» WORK TASK:
Among the lines below, count those that include "note", and state the count alone.

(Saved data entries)
——————
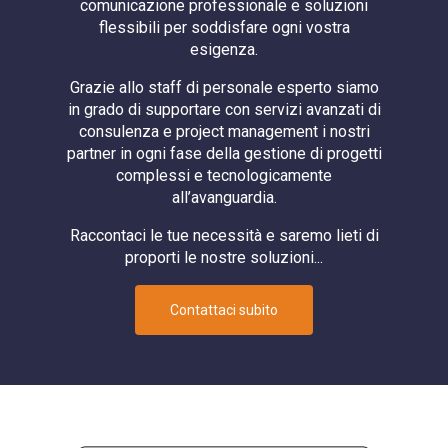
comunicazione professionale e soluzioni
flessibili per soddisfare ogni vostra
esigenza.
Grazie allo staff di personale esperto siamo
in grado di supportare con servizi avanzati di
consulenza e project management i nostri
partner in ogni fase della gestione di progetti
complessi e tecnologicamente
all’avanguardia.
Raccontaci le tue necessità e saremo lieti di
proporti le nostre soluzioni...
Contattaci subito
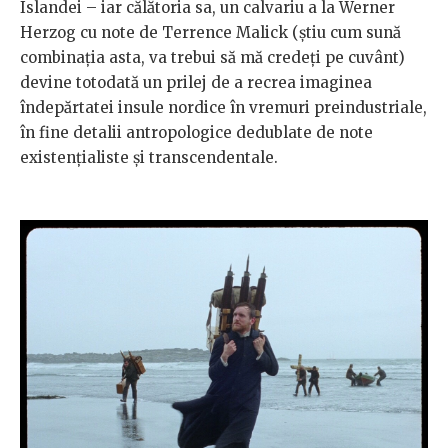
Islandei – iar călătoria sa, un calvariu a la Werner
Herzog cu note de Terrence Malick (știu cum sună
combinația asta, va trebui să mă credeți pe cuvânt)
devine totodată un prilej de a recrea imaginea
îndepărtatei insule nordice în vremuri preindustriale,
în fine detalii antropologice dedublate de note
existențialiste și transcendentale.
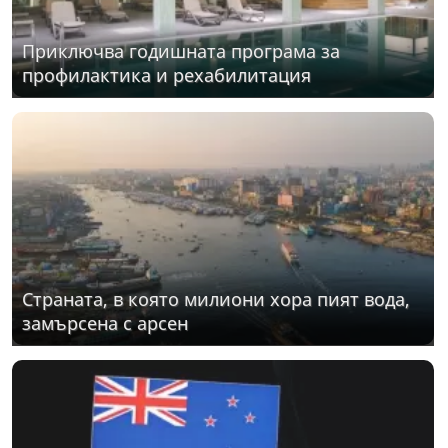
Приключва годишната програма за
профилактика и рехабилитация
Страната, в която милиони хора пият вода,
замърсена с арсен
——————
» ANSWER BOX:
2